What is needed:
Copy whichever lines of the data hold the word "Özgür".

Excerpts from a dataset
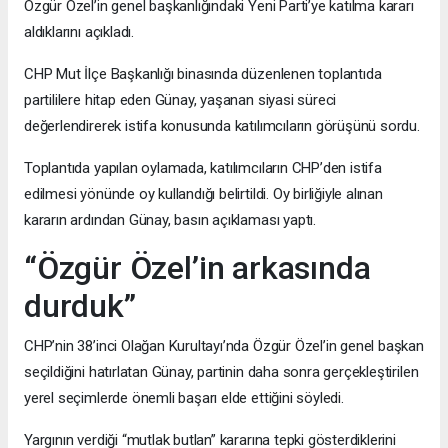
Özgür Özel’in genel başkanlığındaki Yeni Parti’ye katılma kararı
aldıklarını açıkladı.
CHP Mut İlçe Başkanlığı binasında düzenlenen toplantıda
partililere hitap eden Günay, yaşanan siyasi süreci
değerlendirerek istifa konusunda katılımcıların görüşünü sordu.
Toplantıda yapılan oylamada, katılımcıların CHP’den istifa
edilmesi yönünde oy kullandığı belirtildi. Oy birliğiyle alınan
kararın ardından Günay, basın açıklaması yaptı.
“Özgür Özel’in arkasında
durduk”
CHP’nin 38’inci Olağan Kurultayı’nda Özgür Özel’in genel başkan
seçildiğini hatırlatan Günay, partinin daha sonra gerçekleştirilen
yerel seçimlerde önemli başarı elde ettiğini söyledi.
Yargının verdiği “mutlak butlan” kararına tepki gösterdiklerini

Exercise solution:
Özgür Özel’in genel başkanlığındaki Yeni Parti’ye katılma kararı
“Özgür Özel’in arkasında
CHP’nin 38’inci Olağan Kurultayı’nda Özgür Özel’in genel başkan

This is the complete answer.